Sunday, May 31, 2020

Travails and thoughts of a Malaysian deep tech investor


  1. Numerous books and finance courses are within reach on investments into the equity markets - be it fundamental analysis, technical analysis - or other capital market instruments.
  2. The risk/return portfolio theory be it CAPM or Markowitz sells the hypothesis that these risky investments can be managed and de-risked with the right behaviours.
  3. But what of private assets where there are no financial history to work off? The risk profiles enter into a different realm when discussing private equity investments and the corresponding structures to deal with the risks, and it enters into a different realm altogether when assessing venture capital.
  4. The theory is that by structuring terms which provides enhanced returns is a sufficient workaround for the thigh risks venture investors absorb. But that also assumes a venture investor fully understands the value of the idea in a future world when they invest, be it at an early stage or when a trickle of a pathway into commercialisation and revenue begins to take shape.
  5. Without that capability of forming an opinion of what a future market will look like, on the trajectory of the market adoption of a product or a technology platform and how it competes with existing technology pathways now, means that assumption of risk diversification is rudimentary or theoretical at best. The best form of risk diversification is into the different technology pathways into a market we believe will turn out to grow into a meaningful size that a miss, even by a wide margin, may still mean that a hook on creating a new market, or replacing an incumbent's market share, no matter how small a portion provides a form of validation on the initial investment.
  6. Yet, that has been the repeated mistakes we have seen. Just a rudimentary understanding of technology, market and product seems to be sufficient to trigger an investment when a substantial deep dive into each of these distinct dimensions are needed to obtain a clear view of whether an investment thesis could be built that is robust enough to be reviewed and stress-tested. We are not stress-testing on the here and now. We are stress-testing for the adoption of a product in a future market that we have no clear view on.

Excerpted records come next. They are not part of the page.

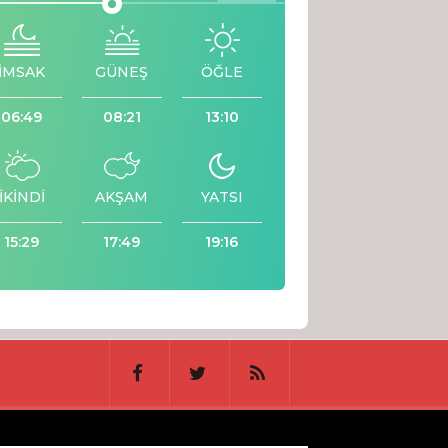
İMSAK
GÜNEŞ
ÖĞLE
06:49
08:21
13:10
İKİNDİ
AKŞAM
YATSI
15:29
17:49
19:16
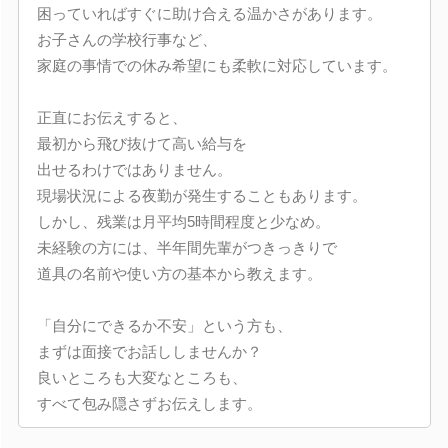
困っていればすぐに助け合える温かさがあります。
お子さんの学校行事など、
家庭の事情での休み希望にも柔軟に対応しています。
正直にお伝えすると、
最初から飛び抜けて高い給与を
出せるわけではありません。
現場状況による夜勤が発生することもあります。
しかし、残業は月平均5時間程度と少なめ。
未経験の方には、半年間先輩がつきっきりで
道具の名前や使い方の基本から教えます。
「自分にできるか不安」という方も、
まずは面接でお話ししませんか？
良いところも大変なところも、
すべて包み隠さずお伝えします。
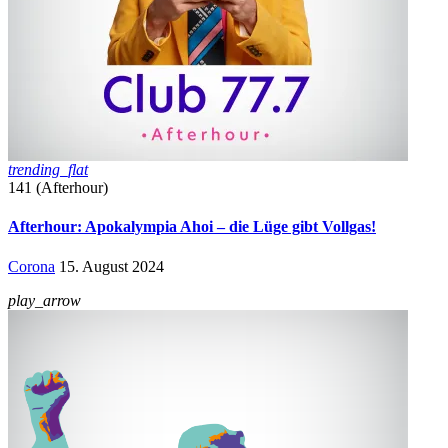
trending_flat
141 (Afterhour)
Afterhour: Apokalympia Ahoi – die Lüge gibt Vollgas!
Corona
15. August 2024
play_arrow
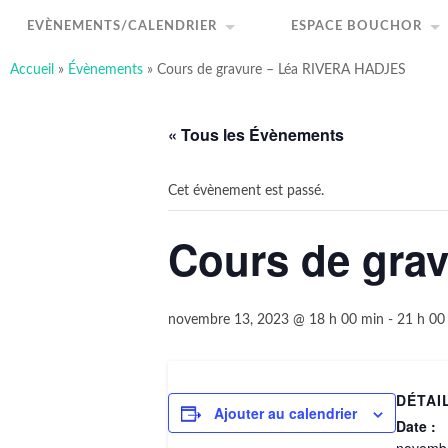
art-sous-x
Accéder
Recherche
au
Association ayant pour but de favoriser et promouvo
EVÈNEMENTS/CALENDRIER
ESPACE BOUCHOR
contenu
principal
Accueil
»
Évènements
»
Cours de gravure – Léa RIVERA HADJES
« Tous les Évènements
Cet évènement est passé.
Cours de gra
novembre 13, 2023 @ 18 h 00 min
-
21 h 00
DÉTAI
Ajouter au calendrier
Date :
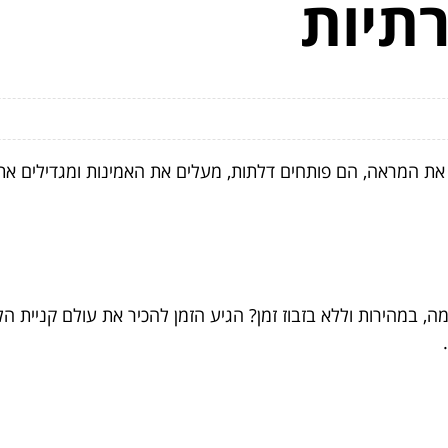
תיות
רים את המראה, הם פותחים דלתות, מעלים את האמינות ומגדילי
ה, במהירות וללא בזבוז זמן? הגיע הזמן להכיר את עולם קניית ה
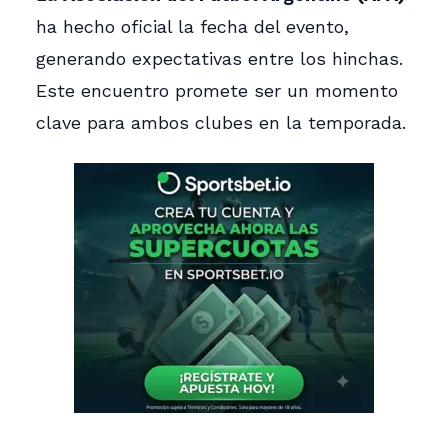
ha hecho oficial la fecha del evento,
generando expectativas entre los hinchas.
Este encuentro promete ser un momento
clave para ambos clubes en la temporada.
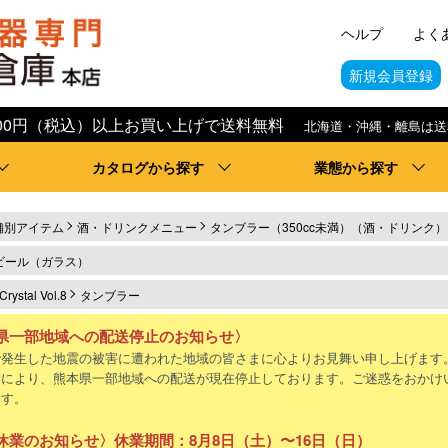
ヘルプ
よく
新規会員登録
,000円（税込）以上お買い上げで送料無料
北海道・沖縄・離島は送
カタログから探す
業態から探す
舗別アイテム
酒・ドリンクメニュー
タンブラー（350cc未満）（酒・ドリンク）
ビール（ガラス）
rystal Vol.8
タンブラー
県一部地域への配送停止のお知らせ〉
で発生した地震の被害に遭われた地域の皆さまに心よりお見舞い申し上げます
響により、熊本県一部地域への配送が現在停止しております。ご迷惑をおかけ
ます。
休業のお知らせ〉休業期間：8月8日（土）〜16日（日）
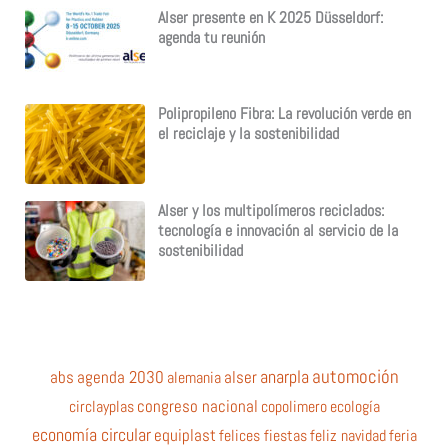
Alser presente en K 2025 Düsseldorf:
agenda tu reunión
Polipropileno Fibra: La revolución verde en
el reciclaje y la sostenibilidad
Alser y los multipolímeros reciclados:
tecnología e innovación al servicio de la
sostenibilidad
automoción
anarpla
abs
agenda 2030
alemania
alser
circlayplas
congreso nacional
copolimero
ecología
economía circular
equiplast
felices fiestas
feliz navidad
feria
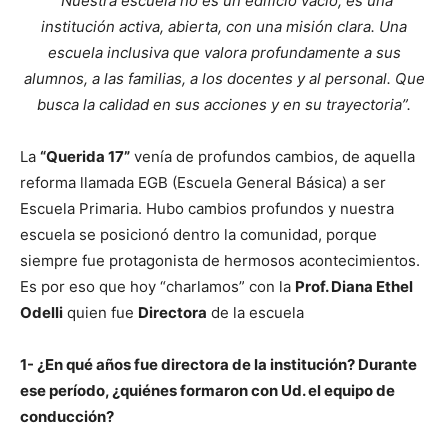
“Nuestra escuela no es un edificio vacío, es una
institución activa, abierta, con una misión clara. Una
escuela inclusiva que valora profundamente a sus
alumnos, a las familias, a los docentes y al personal. Que
busca la calidad en sus acciones y en su trayectoria”.
La
“Querida 17”
venía de profundos cambios, de aquella
reforma llamada EGB (Escuela General Básica) a ser
Escuela Primaria. Hubo cambios profundos y nuestra
escuela se posicionó dentro la comunidad, porque
siempre fue protagonista de hermosos acontecimientos.
Es por eso que hoy “charlamos” con la
Prof. Diana Ethel
Odelli
quien fue
Directora
de la escuela
1- ¿En qué años fue directora de la institución? Durante
ese período, ¿quiénes formaron con Ud. el equipo de
conducción?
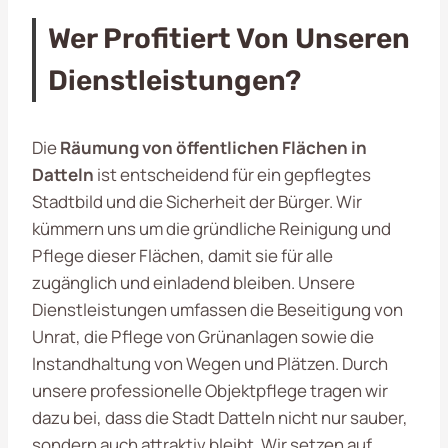
Wer Profitiert Von Unseren
Dienstleistungen?
Die
Räumung von öffentlichen Flächen in
Datteln
ist entscheidend für ein gepflegtes
Stadtbild und die Sicherheit der Bürger. Wir
kümmern uns um die gründliche Reinigung und
Pflege dieser Flächen, damit sie für alle
zugänglich und einladend bleiben. Unsere
Dienstleistungen umfassen die Beseitigung von
Unrat, die Pflege von Grünanlagen sowie die
Instandhaltung von Wegen und Plätzen. Durch
unsere professionelle Objektpflege tragen wir
dazu bei, dass die Stadt Datteln nicht nur sauber,
sondern auch attraktiv bleibt. Wir setzen auf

  7. Having said all that, the ancillary patterns to look for are good, if not sufficient enough for a discerning and sophisticated venture investor with the ability to actually enable the tide to align itself to the potential investment. It has worked with a great deal of success before, though perhaps that is also serendipitious that there wasn't an exercise to play the information asymmetry on a novice investment partner that is not deemed to have the right credentials to be playing the big boys game.
  8. In a way, selection of a priority market to play in appears to be a good starting point, and one that will continuously need to be iterated or reviewed frequently as new technology pathways are discovered or developed.     
  9. It is not an easy risk management game to play when a right decision framework entails getting to a point where the investment thesis points to a confluence of a technology pathway providing a clear, differentiated advantage to a present incumbent within an acceptable commercialisation timeframe and the ability to protect that advantage either through IPs or trade secrets, while at the same time ensuring that the industry regulators, incumbents and market players are not unnecessarily preventing the entry of a new enhanced competition at the very least, but all the more advantageous when we consider entry into markets with a high degree of - and proven history of embracing - innovation.
  10. There has been occasions too when business cycle turns within the anticipated timeframe, leaving the investment only with a sense of "only" furthering half-baked scientific and technological effort without getting the returns.
  11. That high bar itself is enough to turn people off from going into deep tech investments. But the alternative of not doing it is an even more unacceptable position. 
  12. For a society that values economic growth as an indicator of maturity, sophistication and civility, but unwilling to place bets on a scientific endeavour that colours society's adoption of objectivity, experimentation and data-driven decision-making, not putting in place enabling policies or initating innovation efforts, sometimes with the feeble excuse of we can't find people to do this, is extremely frustrating and counter-productive. 
  13. There is no other way, but to embrace innovation and the risks associated with doing that.